## INSTRUCTIONS FOR THE TASK
Omit the images. Copy each entry word for word.

## DATA TO EXAMINE
________

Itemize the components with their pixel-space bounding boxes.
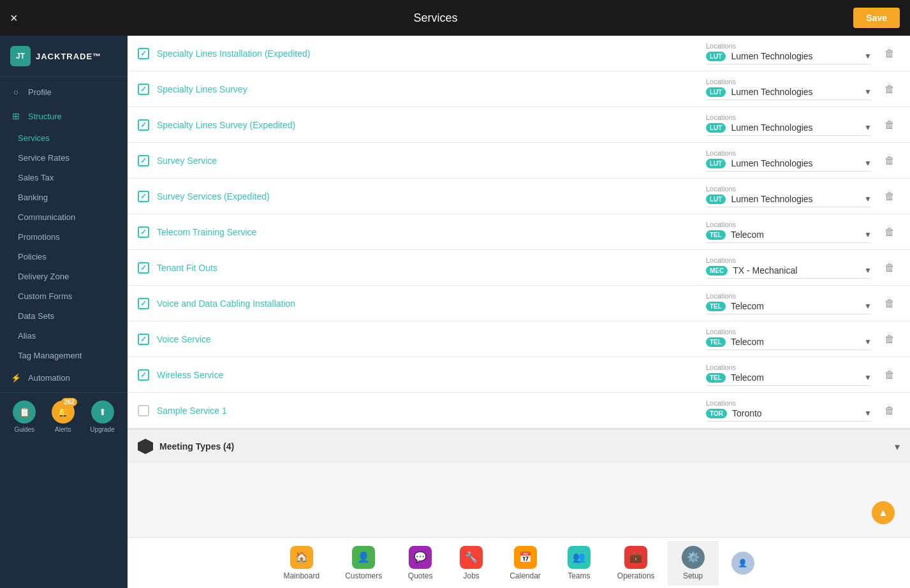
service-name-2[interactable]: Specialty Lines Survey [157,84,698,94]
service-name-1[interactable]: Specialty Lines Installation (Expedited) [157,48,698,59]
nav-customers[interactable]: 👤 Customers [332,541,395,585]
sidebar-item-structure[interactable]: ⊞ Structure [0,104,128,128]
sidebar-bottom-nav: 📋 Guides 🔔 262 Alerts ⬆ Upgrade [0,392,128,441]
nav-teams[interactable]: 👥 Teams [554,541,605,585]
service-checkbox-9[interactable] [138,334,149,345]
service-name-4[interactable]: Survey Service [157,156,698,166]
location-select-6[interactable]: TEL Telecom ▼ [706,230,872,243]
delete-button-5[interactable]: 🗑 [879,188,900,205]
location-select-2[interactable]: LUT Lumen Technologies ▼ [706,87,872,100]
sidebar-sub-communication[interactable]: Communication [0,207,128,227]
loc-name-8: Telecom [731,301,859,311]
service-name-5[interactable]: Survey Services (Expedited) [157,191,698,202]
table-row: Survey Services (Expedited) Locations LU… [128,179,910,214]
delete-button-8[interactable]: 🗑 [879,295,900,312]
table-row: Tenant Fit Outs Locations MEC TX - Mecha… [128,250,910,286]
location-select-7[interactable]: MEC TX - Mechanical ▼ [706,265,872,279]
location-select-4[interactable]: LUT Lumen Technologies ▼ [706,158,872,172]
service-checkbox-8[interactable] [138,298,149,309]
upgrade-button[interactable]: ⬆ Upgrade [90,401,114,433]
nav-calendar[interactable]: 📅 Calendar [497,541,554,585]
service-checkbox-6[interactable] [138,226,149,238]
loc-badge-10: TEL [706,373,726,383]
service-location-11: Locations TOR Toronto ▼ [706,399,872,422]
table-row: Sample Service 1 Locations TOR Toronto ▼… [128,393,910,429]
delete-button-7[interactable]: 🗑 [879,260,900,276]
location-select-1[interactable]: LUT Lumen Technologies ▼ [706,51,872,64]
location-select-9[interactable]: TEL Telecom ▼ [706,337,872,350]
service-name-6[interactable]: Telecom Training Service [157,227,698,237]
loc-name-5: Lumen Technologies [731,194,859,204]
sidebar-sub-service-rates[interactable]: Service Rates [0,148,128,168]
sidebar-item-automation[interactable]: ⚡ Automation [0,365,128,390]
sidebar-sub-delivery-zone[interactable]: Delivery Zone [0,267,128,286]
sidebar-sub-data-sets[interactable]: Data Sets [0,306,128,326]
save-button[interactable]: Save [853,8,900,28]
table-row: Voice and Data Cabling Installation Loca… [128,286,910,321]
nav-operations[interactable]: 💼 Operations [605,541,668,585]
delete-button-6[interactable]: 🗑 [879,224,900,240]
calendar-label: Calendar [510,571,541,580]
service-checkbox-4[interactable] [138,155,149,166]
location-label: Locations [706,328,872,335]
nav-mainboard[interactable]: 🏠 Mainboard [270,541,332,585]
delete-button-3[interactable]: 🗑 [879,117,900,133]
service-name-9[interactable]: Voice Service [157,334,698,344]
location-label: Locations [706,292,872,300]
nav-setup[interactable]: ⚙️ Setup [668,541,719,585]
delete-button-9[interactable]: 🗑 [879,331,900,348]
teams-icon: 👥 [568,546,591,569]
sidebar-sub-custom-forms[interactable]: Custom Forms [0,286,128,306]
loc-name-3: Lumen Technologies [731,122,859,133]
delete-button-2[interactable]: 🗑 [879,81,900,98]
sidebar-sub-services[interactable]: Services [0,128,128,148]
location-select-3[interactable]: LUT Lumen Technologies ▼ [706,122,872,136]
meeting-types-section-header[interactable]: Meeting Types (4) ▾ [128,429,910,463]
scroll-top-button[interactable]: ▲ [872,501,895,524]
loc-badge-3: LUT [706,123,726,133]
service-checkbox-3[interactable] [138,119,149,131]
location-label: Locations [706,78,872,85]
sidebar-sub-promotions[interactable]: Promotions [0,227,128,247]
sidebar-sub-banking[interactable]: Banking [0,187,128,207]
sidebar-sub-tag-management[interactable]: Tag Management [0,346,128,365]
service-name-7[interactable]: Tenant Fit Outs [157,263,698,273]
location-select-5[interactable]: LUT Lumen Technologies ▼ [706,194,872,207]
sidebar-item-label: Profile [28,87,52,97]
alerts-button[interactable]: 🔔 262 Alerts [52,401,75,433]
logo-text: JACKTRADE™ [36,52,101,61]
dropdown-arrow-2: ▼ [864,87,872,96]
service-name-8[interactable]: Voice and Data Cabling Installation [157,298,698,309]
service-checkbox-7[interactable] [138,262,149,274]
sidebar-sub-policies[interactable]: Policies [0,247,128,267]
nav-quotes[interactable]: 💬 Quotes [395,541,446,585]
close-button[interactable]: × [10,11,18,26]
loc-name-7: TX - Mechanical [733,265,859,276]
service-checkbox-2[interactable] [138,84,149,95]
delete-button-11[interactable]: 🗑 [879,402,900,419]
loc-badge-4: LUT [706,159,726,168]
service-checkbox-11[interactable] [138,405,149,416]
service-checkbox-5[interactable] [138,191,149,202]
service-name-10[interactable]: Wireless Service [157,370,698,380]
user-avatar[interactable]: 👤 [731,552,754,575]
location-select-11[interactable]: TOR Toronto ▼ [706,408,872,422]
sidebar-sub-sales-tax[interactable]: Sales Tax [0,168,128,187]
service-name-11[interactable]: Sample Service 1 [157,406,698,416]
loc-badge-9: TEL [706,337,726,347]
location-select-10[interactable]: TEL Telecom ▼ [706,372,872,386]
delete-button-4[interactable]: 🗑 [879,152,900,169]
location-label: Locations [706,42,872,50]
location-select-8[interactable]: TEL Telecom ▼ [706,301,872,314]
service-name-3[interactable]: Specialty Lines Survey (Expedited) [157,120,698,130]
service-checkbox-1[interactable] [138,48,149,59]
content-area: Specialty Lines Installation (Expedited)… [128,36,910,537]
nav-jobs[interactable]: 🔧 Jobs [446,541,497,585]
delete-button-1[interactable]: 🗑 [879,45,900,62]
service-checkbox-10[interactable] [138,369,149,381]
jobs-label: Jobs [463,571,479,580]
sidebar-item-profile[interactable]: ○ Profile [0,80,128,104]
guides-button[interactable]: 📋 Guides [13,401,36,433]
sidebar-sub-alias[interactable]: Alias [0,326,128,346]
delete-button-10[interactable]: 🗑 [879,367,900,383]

________

## EXERCISE OUTPUT
Itemize the components with their pixel-space bounding boxes.
service-name-2[interactable]: Specialty Lines Survey [157,84,698,94]
service-name-1[interactable]: Specialty Lines Installation (Expedited) [157,48,698,59]
nav-customers[interactable]: 👤 Customers [332,541,395,585]
sidebar-item-structure[interactable]: ⊞ Structure [0,104,128,128]
sidebar-bottom-nav: 📋 Guides 🔔 262 Alerts ⬆ Upgrade [0,392,128,441]
nav-teams[interactable]: 👥 Teams [554,541,605,585]
service-checkbox-9[interactable] [138,334,149,345]
service-name-4[interactable]: Survey Service [157,156,698,166]
location-select-6[interactable]: TEL Telecom ▼ [706,230,872,243]
delete-button-5[interactable]: 🗑 [879,188,900,205]
location-select-2[interactable]: LUT Lumen Technologies ▼ [706,87,872,100]
sidebar-sub-communication[interactable]: Communication [0,207,128,227]
loc-name-8: Telecom [731,301,859,311]
service-name-5[interactable]: Survey Services (Expedited) [157,191,698,202]
table-row: Survey Services (Expedited) Locations LU… [128,179,910,214]
delete-button-8[interactable]: 🗑 [879,295,900,312]
table-row: Tenant Fit Outs Locations MEC TX - Mecha… [128,250,910,286]
location-select-7[interactable]: MEC TX - Mechanical ▼ [706,265,872,279]
location-select-4[interactable]: LUT Lumen Technologies ▼ [706,158,872,172]
service-checkbox-8[interactable] [138,298,149,309]
upgrade-button[interactable]: ⬆ Upgrade [90,401,114,433]
nav-calendar[interactable]: 📅 Calendar [497,541,554,585]
service-checkbox-6[interactable] [138,226,149,238]
loc-badge-10: TEL [706,373,726,383]
service-location-11: Locations TOR Toronto ▼ [706,399,872,422]
table-row: Sample Service 1 Locations TOR Toronto ▼… [128,393,910,429]
delete-button-7[interactable]: 🗑 [879,260,900,276]
location-select-1[interactable]: LUT Lumen Technologies ▼ [706,51,872,64]
location-select-9[interactable]: TEL Telecom ▼ [706,337,872,350]
service-name-6[interactable]: Telecom Training Service [157,227,698,237]
loc-name-5: Lumen Technologies [731,194,859,204]
sidebar-sub-service-rates[interactable]: Service Rates [0,148,128,168]
sidebar-item-automation[interactable]: ⚡ Automation [0,365,128,390]
sidebar-sub-delivery-zone[interactable]: Delivery Zone [0,267,128,286]
sidebar-sub-data-sets[interactable]: Data Sets [0,306,128,326]
save-button[interactable]: Save [853,8,900,28]
table-row: Voice and Data Cabling Installation Loca… [128,286,910,321]
nav-operations[interactable]: 💼 Operations [605,541,668,585]
delete-button-6[interactable]: 🗑 [879,224,900,240]
calendar-label: Calendar [510,571,541,580]
service-checkbox-4[interactable] [138,155,149,166]
location-label: Locations [706,328,872,335]
nav-mainboard[interactable]: 🏠 Mainboard [270,541,332,585]
delete-button-3[interactable]: 🗑 [879,117,900,133]
service-name-9[interactable]: Voice Service [157,334,698,344]
location-label: Locations [706,292,872,300]
nav-setup[interactable]: ⚙️ Setup [668,541,719,585]
delete-button-9[interactable]: 🗑 [879,331,900,348]
teams-icon: 👥 [568,546,591,569]
sidebar-sub-custom-forms[interactable]: Custom Forms [0,286,128,306]
loc-name-3: Lumen Technologies [731,122,859,133]
delete-button-2[interactable]: 🗑 [879,81,900,98]
sidebar-sub-services[interactable]: Services [0,128,128,148]
location-select-3[interactable]: LUT Lumen Technologies ▼ [706,122,872,136]
meeting-types-section-header[interactable]: Meeting Types (4) ▾ [128,429,910,463]
scroll-top-button[interactable]: ▲ [872,501,895,524]
loc-badge-3: LUT [706,123,726,133]
service-checkbox-3[interactable] [138,119,149,131]
location-label: Locations [706,78,872,85]
sidebar-sub-promotions[interactable]: Promotions [0,227,128,247]
sidebar-sub-banking[interactable]: Banking [0,187,128,207]
sidebar-sub-tag-management[interactable]: Tag Management [0,346,128,365]
service-name-7[interactable]: Tenant Fit Outs [157,263,698,273]
location-select-5[interactable]: LUT Lumen Technologies ▼ [706,194,872,207]
sidebar-item-label: Profile [28,87,52,97]
alerts-button[interactable]: 🔔 262 Alerts [52,401,75,433]
logo-text: JACKTRADE™ [36,52,101,61]
dropdown-arrow-2: ▼ [864,87,872,96]
service-name-8[interactable]: Voice and Data Cabling Installation [157,298,698,309]
service-checkbox-7[interactable] [138,262,149,274]
sidebar-sub-policies[interactable]: Policies [0,247,128,267]
nav-quotes[interactable]: 💬 Quotes [395,541,446,585]
close-button[interactable]: × [10,11,18,26]
loc-name-7: TX - Mechanical [733,265,859,276]
service-checkbox-2[interactable] [138,84,149,95]
delete-button-11[interactable]: 🗑 [879,402,900,419]
loc-badge-4: LUT [706,159,726,168]
service-checkbox-11[interactable] [138,405,149,416]
service-checkbox-5[interactable] [138,191,149,202]
service-name-10[interactable]: Wireless Service [157,370,698,380]
user-avatar[interactable]: 👤 [731,552,754,575]
location-select-11[interactable]: TOR Toronto ▼ [706,408,872,422]
sidebar-sub-sales-tax[interactable]: Sales Tax [0,168,128,187]
service-name-11[interactable]: Sample Service 1 [157,406,698,416]
loc-badge-9: TEL [706,337,726,347]
location-select-10[interactable]: TEL Telecom ▼ [706,372,872,386]
delete-button-4[interactable]: 🗑 [879,152,900,169]
location-label: Locations [706,42,872,50]
location-select-8[interactable]: TEL Telecom ▼ [706,301,872,314]
service-name-3[interactable]: Specialty Lines Survey (Expedited) [157,120,698,130]
service-checkbox-1[interactable] [138,48,149,59]
content-area: Specialty Lines Installation (Expedited)… [128,36,910,537]
nav-jobs[interactable]: 🔧 Jobs [446,541,497,585]
delete-button-1[interactable]: 🗑 [879,45,900,62]
service-checkbox-10[interactable] [138,369,149,381]
jobs-label: Jobs [463,571,479,580]
sidebar-item-profile[interactable]: ○ Profile [0,80,128,104]
guides-button[interactable]: 📋 Guides [13,401,36,433]
sidebar-sub-alias[interactable]: Alias [0,326,128,346]
delete-button-10[interactable]: 🗑 [879,367,900,383]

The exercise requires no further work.